Sunday 17 September 2017

Zerto VPG creation failure (vim.fault.CannotCreateFile)

I just solved annoying issue. I'm using Zerto to replicate VM's between sites. Target site has vSAN as storage. Some time ago we had host failure and we replaced host with new one.

When creating new VPG, Zerto throws very generic error:




In tasks I found additional info:

Cannot complete file creation operation.. Fault: Vim25Api.CannotCreateFile.

I started to dig, first steps was to look at /var/log/vpxa.log file.
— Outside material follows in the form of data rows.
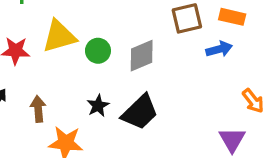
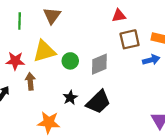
brown arrow: (38, 109) -> (30, 81), moved

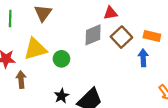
brown square: (130, 39) -> (121, 37), turned -30
blue arrow: (151, 60) -> (143, 58), turned -77
gray diamond: (99, 64) -> (93, 35), moved

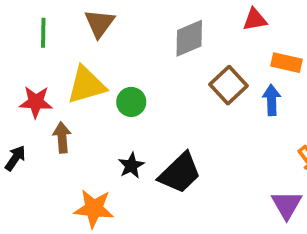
red triangle: (110, 13) -> (255, 20), moved
gray diamond: (93, 35) -> (189, 38), moved
brown square: (121, 37) -> (229, 85), moved

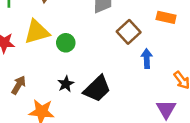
blue arrow: (272, 100) -> (147, 58), moved
brown arrow: (62, 137) -> (19, 85), moved, turned 36

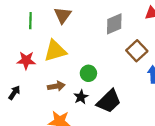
green circle: (66, 43) -> (88, 73), moved
brown arrow: (19, 85) -> (56, 86), moved, turned 49

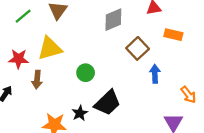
green line: (30, 21) -> (23, 16), turned 49
brown arrow: (56, 86) -> (37, 80), moved, turned 105
black star: (81, 97) -> (80, 113), moved

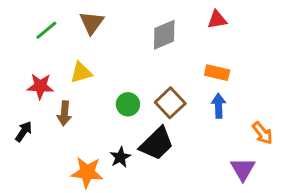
orange rectangle: (173, 35) -> (217, 73), moved
yellow triangle: (50, 48) -> (81, 73), size x0.7
brown square: (138, 48) -> (170, 103), moved

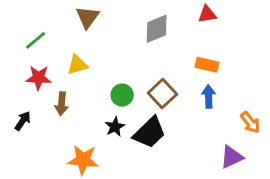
green line: (46, 30) -> (36, 40), moved
black star: (120, 157) -> (115, 127), moved
purple triangle: (243, 169) -> (232, 157), turned 35

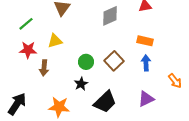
black arrow: (23, 121) -> (17, 104), moved, size x1.6
black trapezoid: (149, 133) -> (105, 102), moved
purple triangle: (232, 157) -> (146, 99), moved

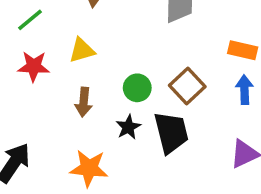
brown arrow: (44, 68) -> (84, 102), moved
black trapezoid: (105, 102) -> (171, 132), moved, turned -60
I found this:

2017-09-15T20:27:34.791Z info vpxa[2F85EB70] [Originator@6876 sub=Default opID=326fd094-3b] [VpxLRO] -- ERROR task-internal-108298 -- vpxa -- vpxapi.VpxaService.reserveName: vim.fault.CannotCreateFile:
--> Result:
--> (vim.fault.CannotCreateFile) {
--> faultCause = (vmodl.MethodFault) null,
--> file = "ds:///vmfs/volumes/vsan:a5c518a4ceaa4b9e-8cd24fc5c9c0cad3/44e38a59-5440-a5e4-a8e5-0cc47aa432a8/256_vsanDatastore_vm-393_history_10_134_9_132_log_volume.vmdk",
--> msg = ""
--> }
--> Args:
-->
--> Arg spec:
--> (vpxapi.VmLayoutSpec) {
--> vmLocation = (vpxapi.VmLayoutSpec.Location) null,
--> multipleConfigs = <unset>,
--> basename = "Z-VRA-host2.domain.com",
--> baseStorageProfile = <unset>,
--> disk = (vpxapi.VmLayoutSpec.Location) [
--> (vpxapi.VmLayoutSpec.Location) {
--> url = "ds:///vmfs/volumes/vsan:a5c518a4ceaa4b9e-8cd24fc5c9c0cad3/44e38a59-5440-a5e4-a8e5-0cc47aa432a8/256_vsanDatastore_vm-393_history_10_134_9_132_log _volume.vmdk",
--> key = 16001,
--> sourceUrl = <unset>,
--> urlType = "exactFilePath",
--> storageProfile = <unset>
--> }
--> ],
--> reserveDirOnly = <unset>
--> }
 


Not very helpfull... 'msg' line was empty, so I started to chase my tail to find something. 
 Then I looked into /var/log/hostd.log file and I found this:

2017-09-16T21:44:11.266Z info hostd[69401B70] [Originator@6876 sub=Solo.Vmomi opID=179ca1eb-c-cc73 user=vpxuser:VSPHERE.LOCAL\prod-Zerto-fcbdf1fb-3575-4d99-9fde-0be131222758] Result:
--> (vim.fault.FileAlreadyExists) {
-->    faultCause = (vmodl.MethodFault) null,
-->    faultMessage = (vmodl.LocalizableMessage) [
-->       (vmodl.LocalizableMessage) {
-->          key = "com.vmware.esx.hostctl.default",
-->          arg = (vmodl.KeyAnyValue) [
-->             (vmodl.KeyAnyValue) {
-->                key = "reason",
-->                value = "Failed to create directory 44e38a59-5440-a5e4-a8e5-0cc47aa432a8 (File Already Exists)"
-->             }
-->          ],
-->          message = <unset>
-->       }
-->    ],
-->    file = "44e38a59-5440-a5e4-a8e5-0cc47aa432a8"
-->    msg = ""
--> }


 Ah, it can't create directory. Quick look to vSAN content and I noticed that this directory exists. But deleting it from Web client failed. So I went back to ESXi:


ls: ./44e38a59-5440-a5e4-a8e5-0cc47aa432a8: No such device or address


Hmm, something's wrong here, can I remove it by force? Of course:

 /usr/lib/vmware/osfs/bin/osfs-rmdir 44e38a59-5440-a5e4-a8e5-0cc47aa432a8 -f

Result:

Deleting directory 44e38a59-5440-a5e4-a8e5-0cc47aa432a8 in container id a5c518a4ceaa4b9e8cd24fc5c9c0cad3 backed by vsan (force=True)

 (yes, I used The Force)

Verified in GUI that catalog was deleted (it was) and tried to create VPG again... Voila, it worked! 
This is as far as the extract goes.